Aim of the task:
Reproduce, please, the line that holds "Packing Co." and all later lines through the end of the entries below, exactly; omit pictures.

(Dataset records)

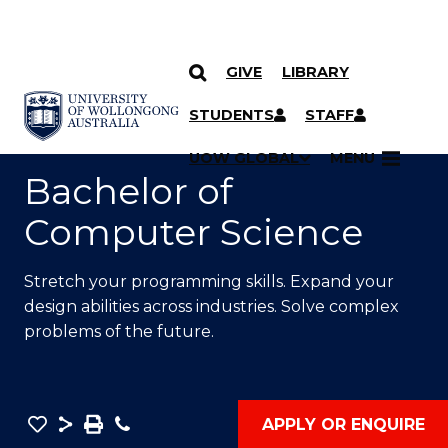
GIVE
LIBRARY
SKIP TO CONTENT
YOU ARE HERE
STUDENTS
STAFF
UOW GLOBAL
MENU
Bachelor of
Computer Science
Stretch your programming skills. Expand your
design abilities across industries. Solve complex
problems of the future.
Save
Share
Save
Phone
APPLY OR ENQUIRE
as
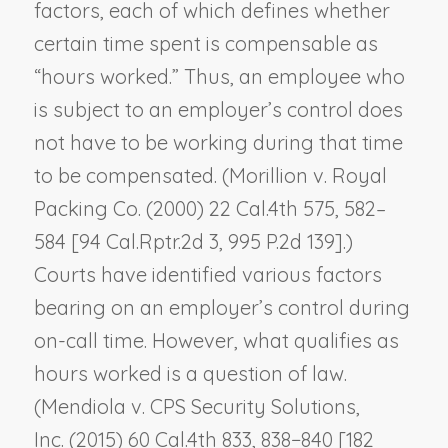
factors, each of which defines whether
certain time spent is compensable as
“hours worked.” Thus, an employee who
is subject to an employer’s control does
not have to be working during that time
to be compensated. (
Morillion v. Royal
Packing Co.
(2000) 22 Cal.4th 575, 582–
584 [94 Cal.Rptr.2d 3, 995 P.2d 139].)
Courts have identified various factors
bearing on an employer’s control during
on-call time. However, what qualifies as
hours worked is a question of law.
(
Mendiola v. CPS Security Solutions,
Inc.
(2015) 60 Cal.4th 833, 838−840 [182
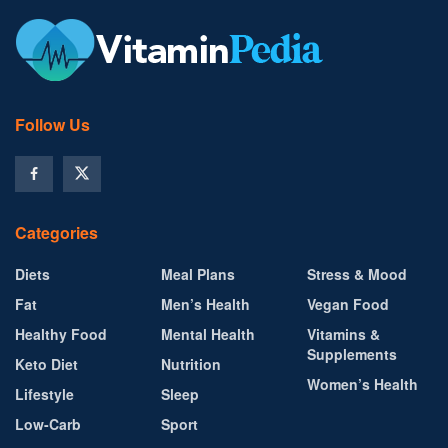
Follow Us
Categories
Diets
Meal Plans
Stress & Mood
Fat
Men’s Health
Vegan Food
Healthy Food
Mental Health
Vitamins &
Supplements
Keto Diet
Nutrition
Women’s Health
Lifestyle
Sleep
Low-Carb
Sport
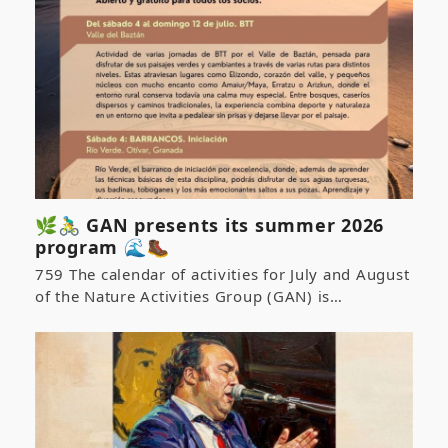
🌿🚴‍♂️ GAN presents its summer 2026
program 🌊🥾
759 The calendar of activities for July and August
of the Nature Activities Group (GAN) is…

(End Dataset records)

The answer:
Packing Co.
(2000) 22 Cal.4th 575, 582–
584 [94 Cal.Rptr.2d 3, 995 P.2d 139].)
Courts have identified various factors
bearing on an employer’s control during
on-call time. However, what qualifies as
hours worked is a question of law.
(
Mendiola v. CPS Security Solutions,
Inc.
(2015) 60 Cal.4th 833, 838−840 [182
Follow Us
Categories
Diets
Meal Plans
Stress & Mood
Fat
Men’s Health
Vegan Food
Healthy Food
Mental Health
Vitamins &
Supplements
Keto Diet
Nutrition
Women’s Health
Lifestyle
Sleep
Low-Carb
Sport
🌿🚴‍♂️ GAN presents its summer 2026
program 🌊🥾
759 The calendar of activities for July and August
of the Nature Activities Group (GAN) is…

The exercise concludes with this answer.